Blockchain: revolution in the world of technology

Blockchain: revolution in the world of technology

Blockchain-based networks, decentralized applications (dApps), and distributed registries are becoming the backbone of much of our digital lives. A new, unchanging digital universe is forming around us, remaking the Internet, and you probably don’t even know it.

Invisible technology changing the world

Blockchain is not a buzzword like the cloud or the Internet of Things. This is not an innovation that can be seen and touched as easily as a smartphone or an Amazon package. But in a world where everyone can edit a Wikipedia article, blockchain is the answer to a question we’ve been asking since the beginning of the Internet age: how can we collectively trust what’s going on on the internet?

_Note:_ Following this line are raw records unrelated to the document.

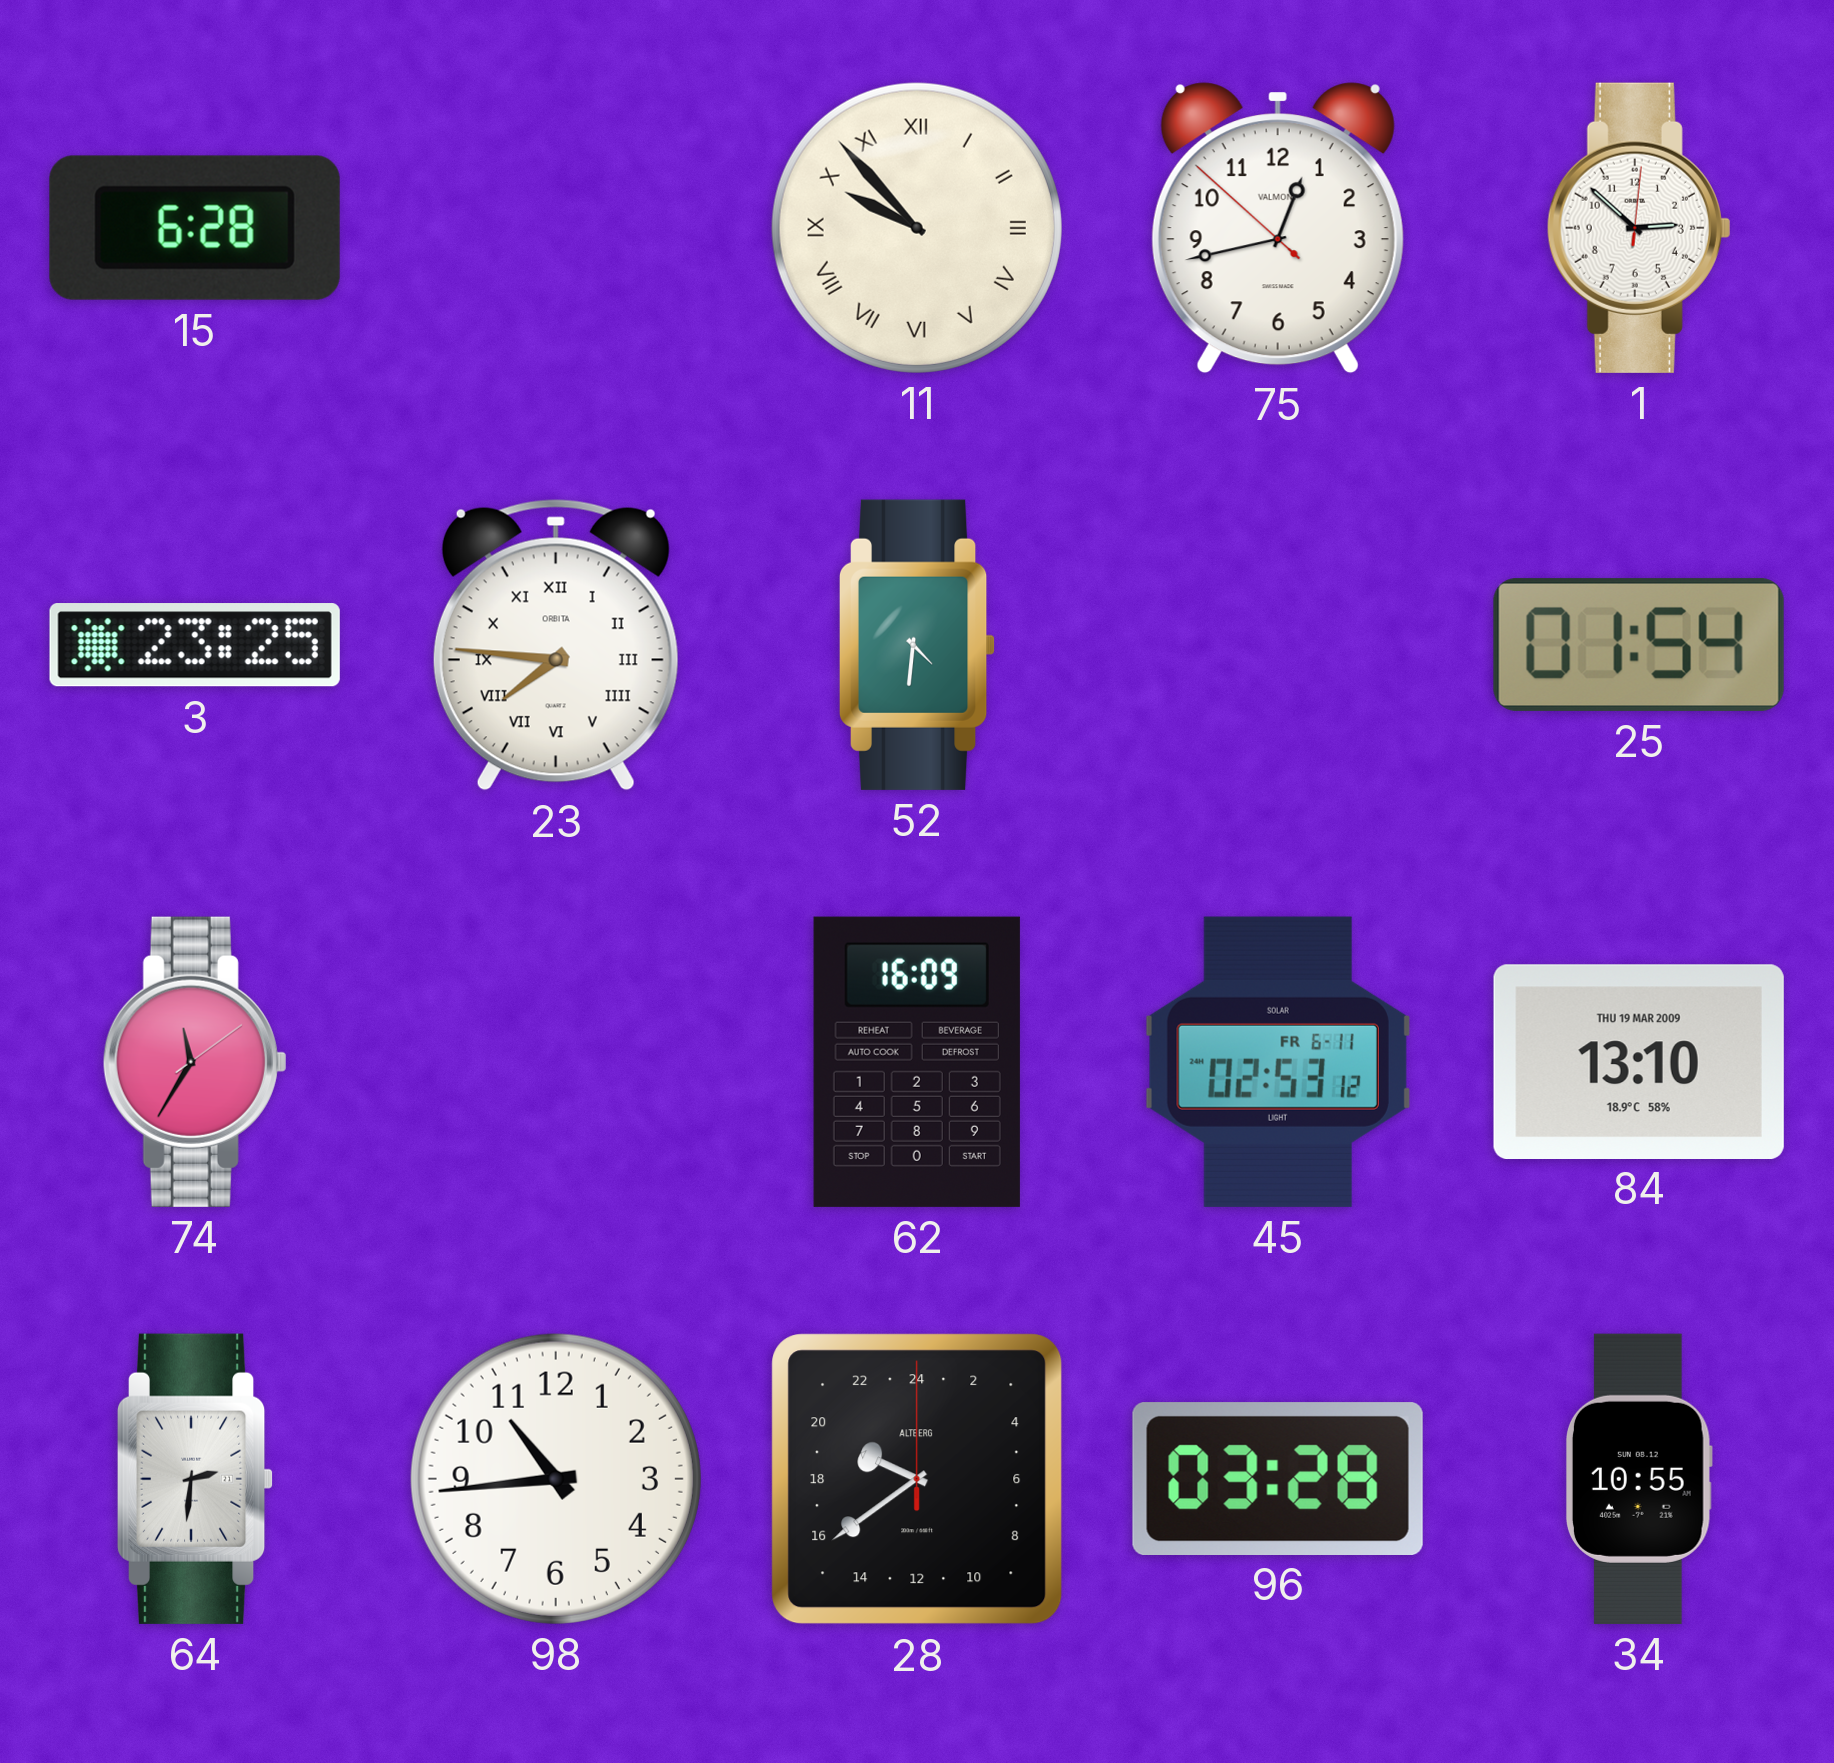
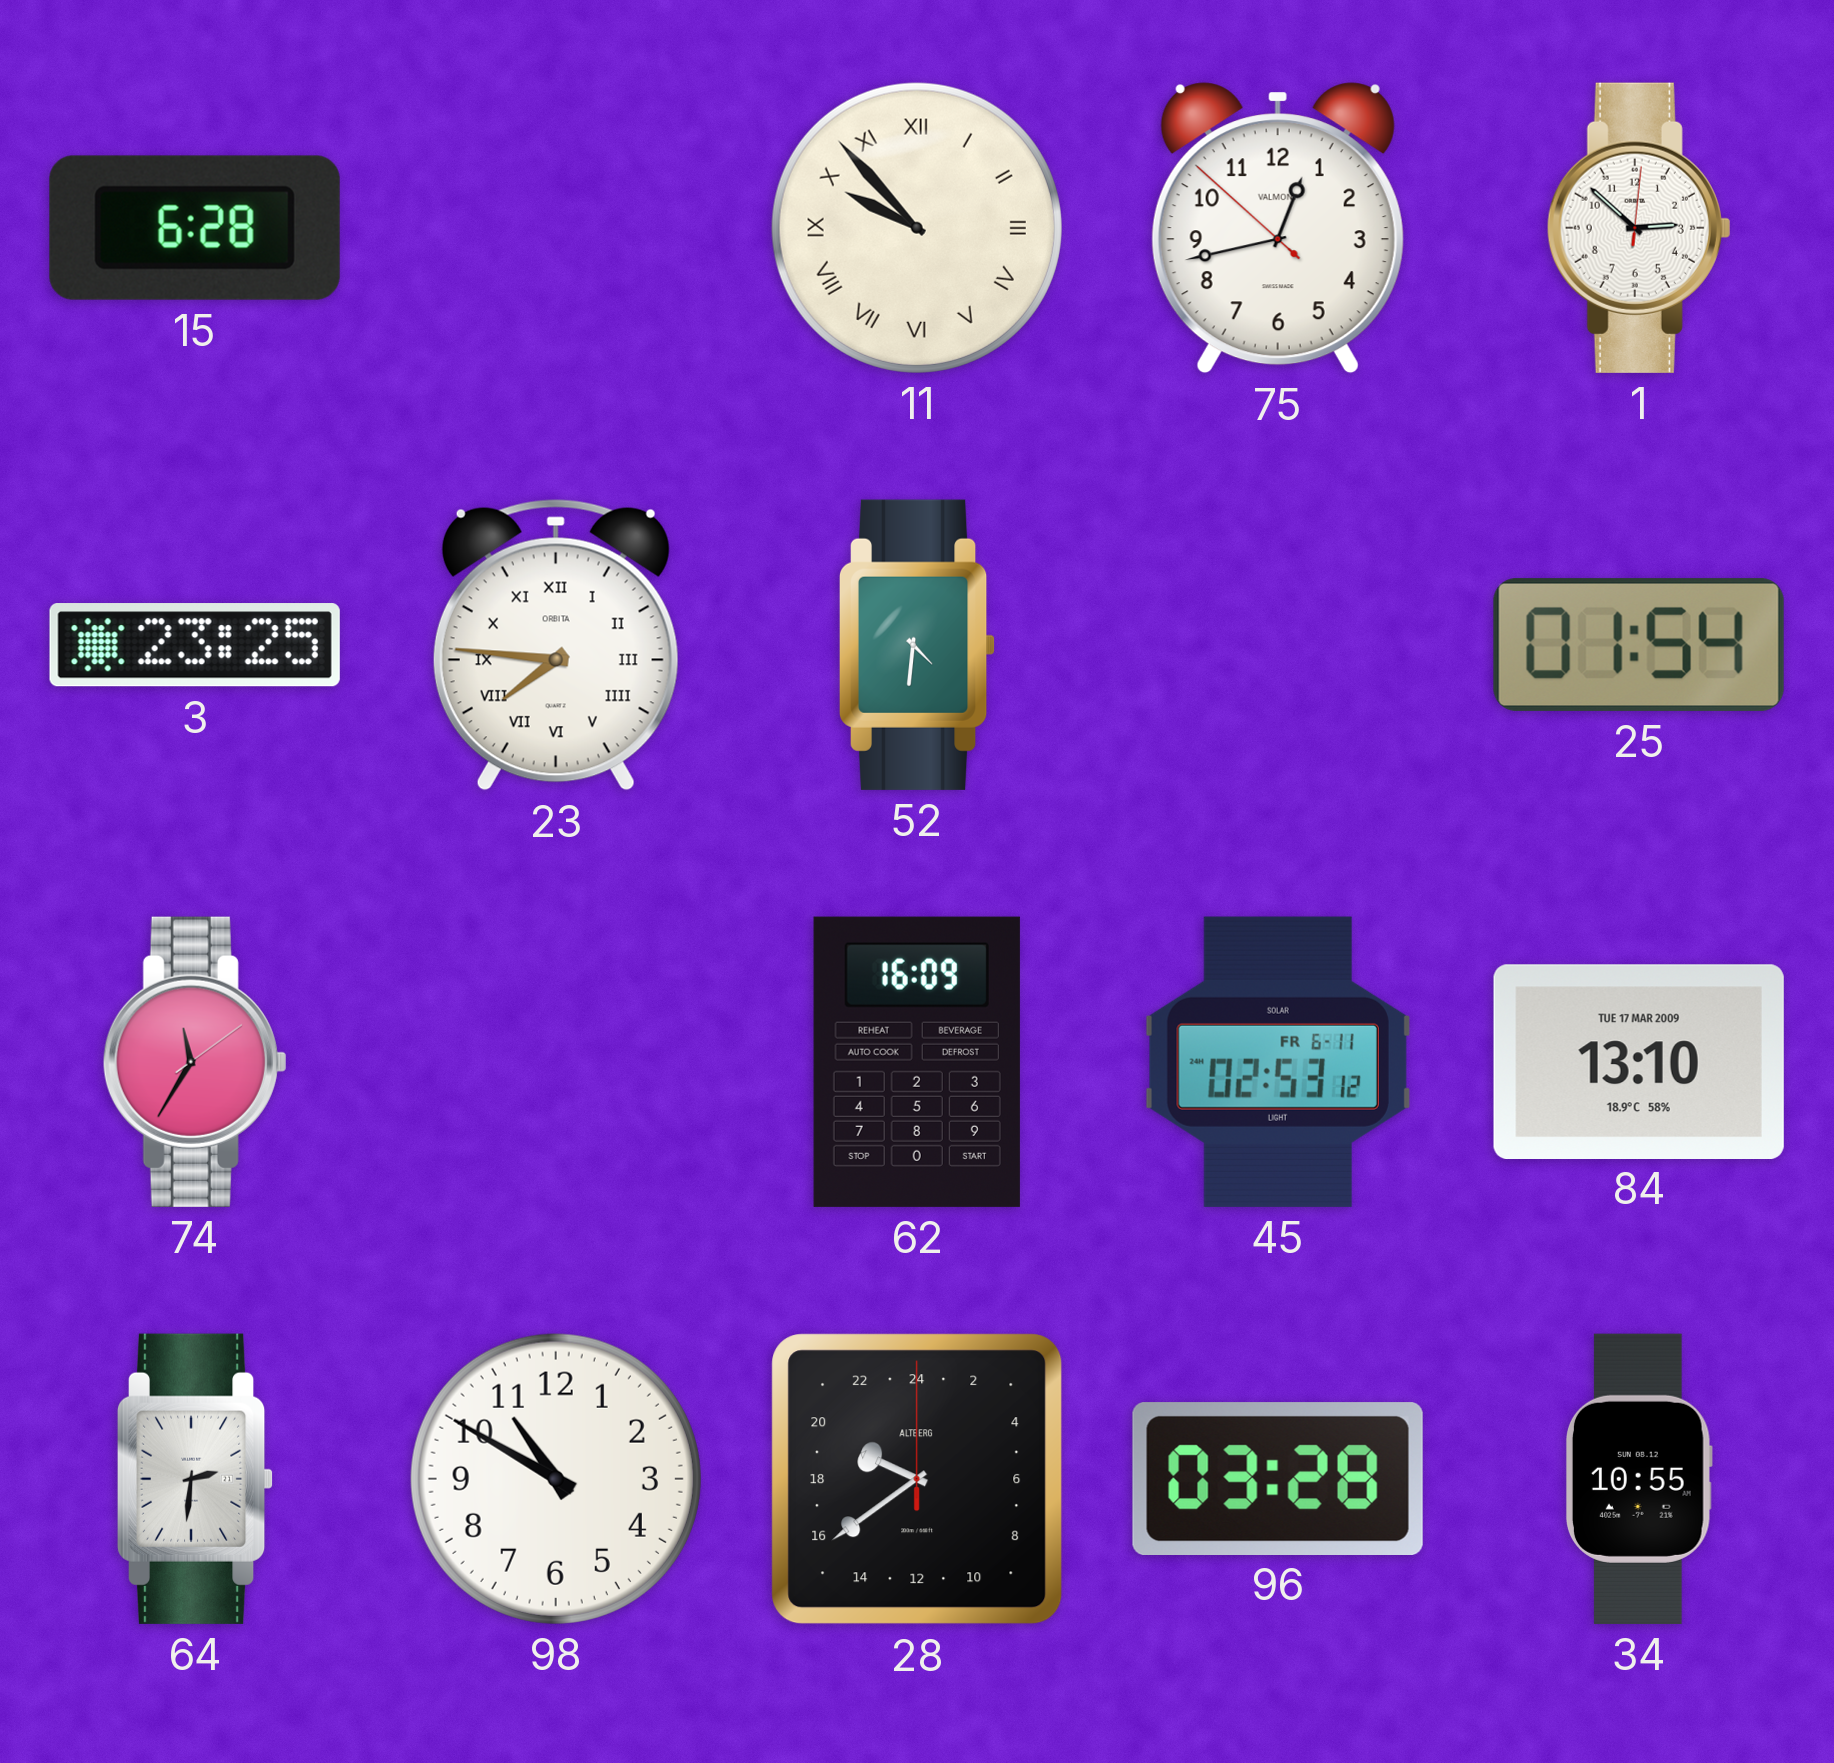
84 date: THU 19 MAR 2009 -> TUE 17 MAR 2009
98: 10:44 -> 10:50
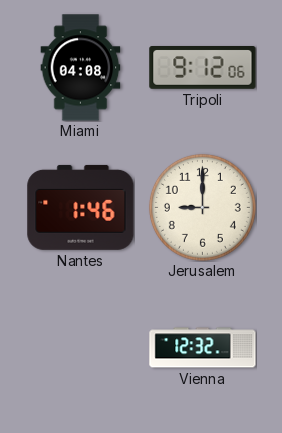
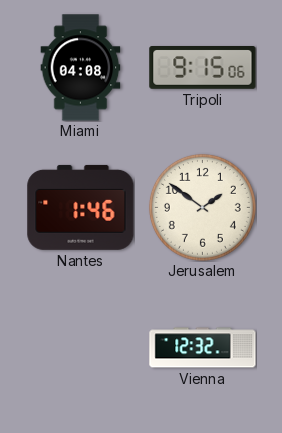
Tripoli: 9:12 -> 9:15
Jerusalem: 9:00 -> 1:51
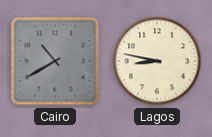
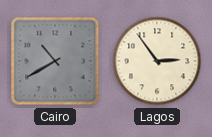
Lagos: 8:47 -> 2:54
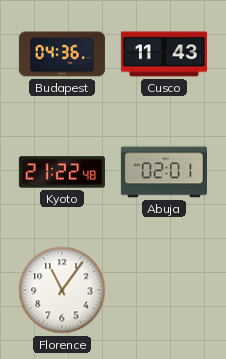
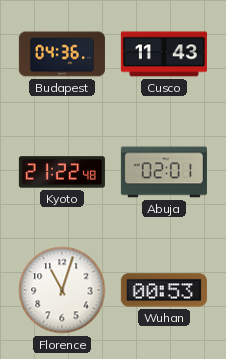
Florence: 11:06 -> 11:03
Wuhan: none -> 00:53
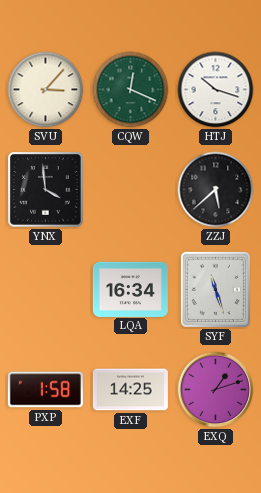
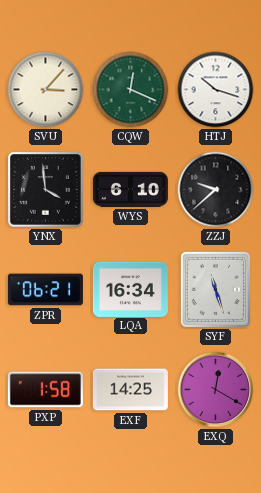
WYS: none -> 6:10
ZZJ: 5:38 -> 9:38
ZPR: none -> 06:21
EXQ: 1:12 -> 12:20
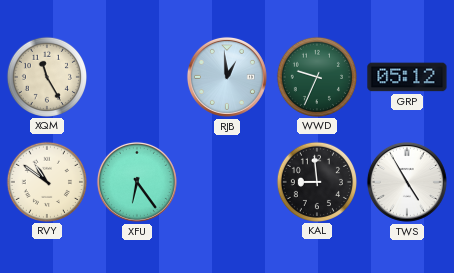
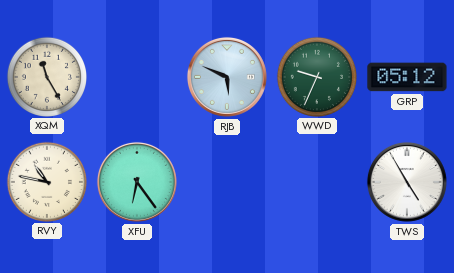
RJB: 12:59 -> 5:49
RVY: 10:51 -> 10:47
KAL: 8:59 -> none
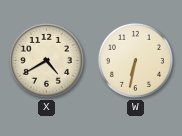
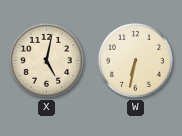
X: 4:40 -> 5:02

Every year, we spend most of our lives on the Internet. We do our banking online. We shop online. We register with the apps and services that make up our digital identity and send the information back and forth. Think of the blockchain as historical matter that records everything that happens: every digital transaction, exchange of values, goods and services, or personal data. But let’s take it in order.

What is Blockchain?

Blockchain is a decentralized distributed public ledger of transactional data, protected by cryptography. Transactions are grouped into blocks and linked in a chain to create an immutable ledger that is (almost) immune to fraud.

Now, if this definition was not very clear, we will divide it into more digestible parts.

  • What is a distributed ledger?

The blockchain is built on a distributed registry. This means that the technology is built on a P2P network, and transactions between network participants are recorded in the registry.

The people on the network unanimously agree to any updates to the entries (or transactions)in the ledger. This consensus makes the records reliable. These records are also immutable, meaning they cannot be erased.

  • Who developed the blockchain?

The blockchain was developed in 2008 by a person or group of people known as Satoshi Nakamoto to introduce the digital currency Bitcoin. This name is a pseudonym, and the real name of this person or group of people remains unknown.

Blockchain technology is based on the idea of decentralization, allowing users to interact without the use of intermediaries. Many believe that it arose as a reaction to corruption in the banking system that emerged in the years following the explosion of the US housing bubble in 2007. But there are also supporters of another theory, who believe that Bitcoin is nothing but the brainchild of”globalists”.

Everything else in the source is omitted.